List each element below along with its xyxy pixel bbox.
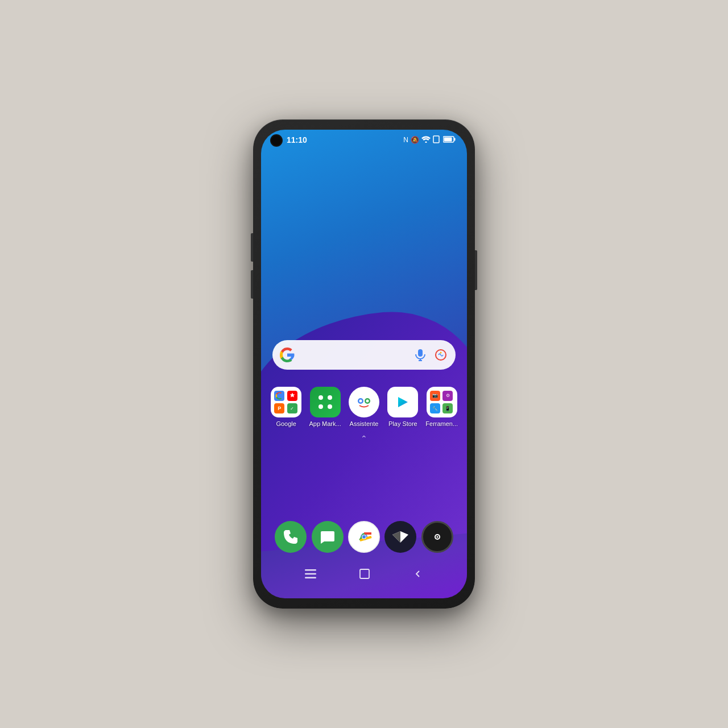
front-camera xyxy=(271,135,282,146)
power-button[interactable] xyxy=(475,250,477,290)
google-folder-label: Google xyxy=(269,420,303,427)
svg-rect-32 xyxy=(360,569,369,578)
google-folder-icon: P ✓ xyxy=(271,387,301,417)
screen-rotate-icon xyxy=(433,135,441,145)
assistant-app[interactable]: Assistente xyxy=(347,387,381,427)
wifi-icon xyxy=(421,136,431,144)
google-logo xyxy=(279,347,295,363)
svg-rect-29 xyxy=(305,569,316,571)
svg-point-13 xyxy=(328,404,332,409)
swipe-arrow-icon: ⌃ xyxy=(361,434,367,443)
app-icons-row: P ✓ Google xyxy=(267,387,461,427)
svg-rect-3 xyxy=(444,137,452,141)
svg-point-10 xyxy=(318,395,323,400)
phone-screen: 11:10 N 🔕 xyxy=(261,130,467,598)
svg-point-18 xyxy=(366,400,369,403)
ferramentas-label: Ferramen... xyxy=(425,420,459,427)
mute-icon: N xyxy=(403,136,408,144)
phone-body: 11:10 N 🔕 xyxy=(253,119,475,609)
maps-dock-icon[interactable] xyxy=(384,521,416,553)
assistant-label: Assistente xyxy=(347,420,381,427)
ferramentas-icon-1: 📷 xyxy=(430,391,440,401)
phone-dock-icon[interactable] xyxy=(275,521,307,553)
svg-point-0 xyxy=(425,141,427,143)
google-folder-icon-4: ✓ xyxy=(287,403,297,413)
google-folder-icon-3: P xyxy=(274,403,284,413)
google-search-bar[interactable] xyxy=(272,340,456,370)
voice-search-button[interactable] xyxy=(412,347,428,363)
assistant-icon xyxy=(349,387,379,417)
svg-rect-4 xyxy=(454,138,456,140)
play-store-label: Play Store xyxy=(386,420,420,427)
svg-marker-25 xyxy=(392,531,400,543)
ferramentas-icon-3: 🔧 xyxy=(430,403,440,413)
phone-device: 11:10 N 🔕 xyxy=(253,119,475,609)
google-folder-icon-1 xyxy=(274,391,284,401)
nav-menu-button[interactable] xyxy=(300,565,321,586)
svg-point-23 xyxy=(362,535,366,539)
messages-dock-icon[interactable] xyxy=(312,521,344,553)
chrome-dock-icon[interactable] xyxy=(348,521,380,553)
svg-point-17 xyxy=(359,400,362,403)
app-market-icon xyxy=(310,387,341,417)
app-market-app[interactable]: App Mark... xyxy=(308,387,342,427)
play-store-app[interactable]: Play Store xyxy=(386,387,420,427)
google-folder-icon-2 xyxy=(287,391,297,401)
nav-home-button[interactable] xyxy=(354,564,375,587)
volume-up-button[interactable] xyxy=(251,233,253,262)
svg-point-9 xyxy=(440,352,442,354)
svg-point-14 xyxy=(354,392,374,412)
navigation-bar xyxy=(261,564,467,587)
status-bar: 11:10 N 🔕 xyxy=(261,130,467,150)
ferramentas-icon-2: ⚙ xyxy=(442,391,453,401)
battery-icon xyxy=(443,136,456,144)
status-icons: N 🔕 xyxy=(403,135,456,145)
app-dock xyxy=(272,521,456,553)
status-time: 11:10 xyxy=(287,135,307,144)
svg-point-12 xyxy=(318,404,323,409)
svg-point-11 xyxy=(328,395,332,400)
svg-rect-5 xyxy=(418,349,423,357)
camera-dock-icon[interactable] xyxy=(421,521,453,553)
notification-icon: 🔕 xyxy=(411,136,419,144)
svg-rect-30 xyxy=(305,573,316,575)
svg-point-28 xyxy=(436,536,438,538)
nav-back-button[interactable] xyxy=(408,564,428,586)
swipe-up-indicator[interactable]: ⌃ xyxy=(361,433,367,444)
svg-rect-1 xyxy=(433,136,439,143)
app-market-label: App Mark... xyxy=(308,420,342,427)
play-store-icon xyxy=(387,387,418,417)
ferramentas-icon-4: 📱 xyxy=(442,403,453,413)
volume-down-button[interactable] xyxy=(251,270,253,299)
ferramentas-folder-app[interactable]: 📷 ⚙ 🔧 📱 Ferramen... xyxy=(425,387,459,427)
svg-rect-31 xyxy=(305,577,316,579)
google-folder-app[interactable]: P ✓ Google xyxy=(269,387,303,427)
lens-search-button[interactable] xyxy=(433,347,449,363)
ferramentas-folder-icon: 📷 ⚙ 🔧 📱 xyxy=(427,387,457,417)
__________
• **Work order**: Find the lines above that hold "store", then copy each of them.

• **Exercise answer**:
play-store-label: Play Store xyxy=(386,420,420,427)
play-store-app[interactable]: Play Store xyxy=(386,387,420,427)
play-store-icon xyxy=(387,387,418,417)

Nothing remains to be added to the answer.